“我不敢……”
宁宁看着里面的东西,怯生生的说道:“我怕弄坏了爸爸的宝贝。”
上一世,因为宁宁不小心打碎了一个小瓦罐,林砚就好像对待仇人一样,暴打了女儿一顿。
也就是那之后,宁宁再也不敢踏进这个屋子一步。
“没事,爸爸以后都不要这些破烂了。
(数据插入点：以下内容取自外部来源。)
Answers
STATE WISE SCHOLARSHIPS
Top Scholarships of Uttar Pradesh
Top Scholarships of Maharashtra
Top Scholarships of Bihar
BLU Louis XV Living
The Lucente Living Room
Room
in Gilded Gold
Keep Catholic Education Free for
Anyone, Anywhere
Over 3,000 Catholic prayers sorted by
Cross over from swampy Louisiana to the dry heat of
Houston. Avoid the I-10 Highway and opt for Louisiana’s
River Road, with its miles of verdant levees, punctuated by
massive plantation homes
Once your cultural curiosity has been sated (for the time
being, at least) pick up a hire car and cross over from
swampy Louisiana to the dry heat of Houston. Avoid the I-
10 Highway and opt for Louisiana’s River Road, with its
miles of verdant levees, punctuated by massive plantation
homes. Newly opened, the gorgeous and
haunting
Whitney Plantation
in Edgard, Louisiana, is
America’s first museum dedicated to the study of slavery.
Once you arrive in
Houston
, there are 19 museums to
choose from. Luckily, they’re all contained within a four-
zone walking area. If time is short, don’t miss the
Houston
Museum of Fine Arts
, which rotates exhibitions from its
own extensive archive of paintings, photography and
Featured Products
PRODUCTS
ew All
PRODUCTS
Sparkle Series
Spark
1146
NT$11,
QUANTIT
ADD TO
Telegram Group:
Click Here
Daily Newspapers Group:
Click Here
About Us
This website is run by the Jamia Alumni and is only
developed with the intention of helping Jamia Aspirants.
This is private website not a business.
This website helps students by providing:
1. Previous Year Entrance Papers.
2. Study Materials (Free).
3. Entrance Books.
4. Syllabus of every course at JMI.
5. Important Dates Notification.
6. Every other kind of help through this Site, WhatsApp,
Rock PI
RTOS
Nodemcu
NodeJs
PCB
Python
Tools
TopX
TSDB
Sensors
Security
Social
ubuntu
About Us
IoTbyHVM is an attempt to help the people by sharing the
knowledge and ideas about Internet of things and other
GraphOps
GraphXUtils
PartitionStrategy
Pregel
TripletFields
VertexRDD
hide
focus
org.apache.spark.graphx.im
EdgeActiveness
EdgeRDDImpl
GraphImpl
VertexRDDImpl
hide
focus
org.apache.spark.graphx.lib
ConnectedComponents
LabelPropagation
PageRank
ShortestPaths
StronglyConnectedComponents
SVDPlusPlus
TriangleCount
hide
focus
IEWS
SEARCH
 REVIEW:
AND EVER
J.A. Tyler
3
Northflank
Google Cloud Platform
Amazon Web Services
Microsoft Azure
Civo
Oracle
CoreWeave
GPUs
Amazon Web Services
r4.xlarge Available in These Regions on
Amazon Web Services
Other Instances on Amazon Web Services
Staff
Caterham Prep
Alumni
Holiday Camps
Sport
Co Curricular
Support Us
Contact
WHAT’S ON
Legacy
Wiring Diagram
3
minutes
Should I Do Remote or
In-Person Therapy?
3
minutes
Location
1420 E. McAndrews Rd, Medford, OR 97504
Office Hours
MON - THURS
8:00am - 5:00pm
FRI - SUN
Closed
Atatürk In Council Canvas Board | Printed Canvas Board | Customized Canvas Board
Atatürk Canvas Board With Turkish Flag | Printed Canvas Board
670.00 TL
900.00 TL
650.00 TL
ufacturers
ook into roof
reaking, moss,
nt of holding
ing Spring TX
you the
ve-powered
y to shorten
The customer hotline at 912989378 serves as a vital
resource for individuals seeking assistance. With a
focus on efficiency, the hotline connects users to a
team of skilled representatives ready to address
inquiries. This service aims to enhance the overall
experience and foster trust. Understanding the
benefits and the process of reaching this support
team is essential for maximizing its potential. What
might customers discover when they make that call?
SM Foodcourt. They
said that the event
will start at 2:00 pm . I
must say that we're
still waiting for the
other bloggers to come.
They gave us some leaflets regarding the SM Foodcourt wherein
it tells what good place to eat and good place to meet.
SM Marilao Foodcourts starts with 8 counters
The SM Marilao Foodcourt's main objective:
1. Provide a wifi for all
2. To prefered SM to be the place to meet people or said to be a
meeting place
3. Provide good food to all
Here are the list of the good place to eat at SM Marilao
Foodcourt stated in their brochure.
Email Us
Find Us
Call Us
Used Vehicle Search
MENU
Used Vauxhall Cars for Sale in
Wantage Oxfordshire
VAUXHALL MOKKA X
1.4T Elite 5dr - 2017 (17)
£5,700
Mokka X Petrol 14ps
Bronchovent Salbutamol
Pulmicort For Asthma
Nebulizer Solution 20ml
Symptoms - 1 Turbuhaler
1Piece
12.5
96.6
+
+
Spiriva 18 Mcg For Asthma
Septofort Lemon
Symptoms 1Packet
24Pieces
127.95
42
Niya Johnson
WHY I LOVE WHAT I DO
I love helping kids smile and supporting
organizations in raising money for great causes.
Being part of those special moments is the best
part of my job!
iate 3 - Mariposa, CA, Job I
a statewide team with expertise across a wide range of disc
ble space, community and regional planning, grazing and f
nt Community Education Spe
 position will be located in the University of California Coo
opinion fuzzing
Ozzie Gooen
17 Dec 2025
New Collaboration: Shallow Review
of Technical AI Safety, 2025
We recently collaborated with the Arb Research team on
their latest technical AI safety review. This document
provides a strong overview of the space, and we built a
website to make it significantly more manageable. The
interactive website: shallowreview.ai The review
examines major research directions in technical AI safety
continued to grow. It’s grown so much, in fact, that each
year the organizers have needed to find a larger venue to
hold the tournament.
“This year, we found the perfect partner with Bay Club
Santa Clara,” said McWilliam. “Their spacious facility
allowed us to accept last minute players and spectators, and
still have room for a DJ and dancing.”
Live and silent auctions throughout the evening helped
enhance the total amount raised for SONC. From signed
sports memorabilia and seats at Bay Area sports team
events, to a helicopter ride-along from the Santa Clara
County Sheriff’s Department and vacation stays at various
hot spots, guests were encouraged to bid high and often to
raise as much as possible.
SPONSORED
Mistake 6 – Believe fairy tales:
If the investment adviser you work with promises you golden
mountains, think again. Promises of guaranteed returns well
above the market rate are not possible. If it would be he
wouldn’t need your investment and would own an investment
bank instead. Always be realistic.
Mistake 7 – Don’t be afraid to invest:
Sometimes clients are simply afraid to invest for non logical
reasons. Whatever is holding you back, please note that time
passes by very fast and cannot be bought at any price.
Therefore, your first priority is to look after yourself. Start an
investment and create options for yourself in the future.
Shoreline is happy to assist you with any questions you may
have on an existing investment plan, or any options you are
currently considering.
只有宁宁才是爸爸的宝贝。”林砚心疼的说道。
“不了……”
宁宁还是摇头,却说道:“妈妈是让我来叫爸爸吃饭的。”
林砚苦笑起身,之前的自己作孽太深,连女儿都不敢靠近分毫。
坐到餐桌前,看着桌上简单到看不见荤腥的炒白菜,林砚只能叹息。
“凑合吃吧,过几天发工资就能买肉了。”
夏顾雪会错意,冷漠说道:“实在忍不住,就去找你那些藏友去。”
“挺好的。”林砚一笑,拿起馒头狠狠咬了一口。
这简直违背常理的行为,让夏顾雪和林宁宁再次愣住。
“你……你究竟有什么事!”
夏顾雪声音发颤,丈夫这么殷勤绝不会有好事发生。
“其实,还真有件事。”
林砚有些不好意思的开口:“这个……可不可以先借我五百块钱?”
啪嗒!
筷子掉落在地上。
夏顾雪脸色发白,绝望的看着丈夫。
“你……你还是惦记着宁宁的学费!”
怪不得,一回来就表现殷勤,甚至跟变了个人似的。
原来还是想要出自己身上仅剩的,为女儿交学费的五百块钱。
“那是孩子的学费!”
夏顾雪绝望的看向丈夫,痛苦道:“你就算打死我,我也绝对不会给你的!”
左手紧紧捏住衣兜,另一只手却使劲抱住身旁的女儿。
只是,她的双手在发抖,神情惧怕。
不仅是她,就算宁宁都吓得脸色发白,幼小的身躯不住颤栗。
“不不不,我怎么会打你呢。”
林砚连忙摆手:“我是借,而且我有急用。”
“难道,你还打的少了吗?”夏顾雪眼泪滑落,声音哽咽。
一句话,让林砚语塞。
他哪能不知道自己以前干过多少混账事。
面对娇妻,不仅没有爱护与体贴,甚至稍有不顺便拳打脚踢。
就连女儿都不能幸免于难。
这两个最亲的人,只是他的出气筒。
林砚暗骂自己混蛋,赶忙安抚:“我保证,以后都不再动你们娘俩一根头发,否则我出门就让车撞死!”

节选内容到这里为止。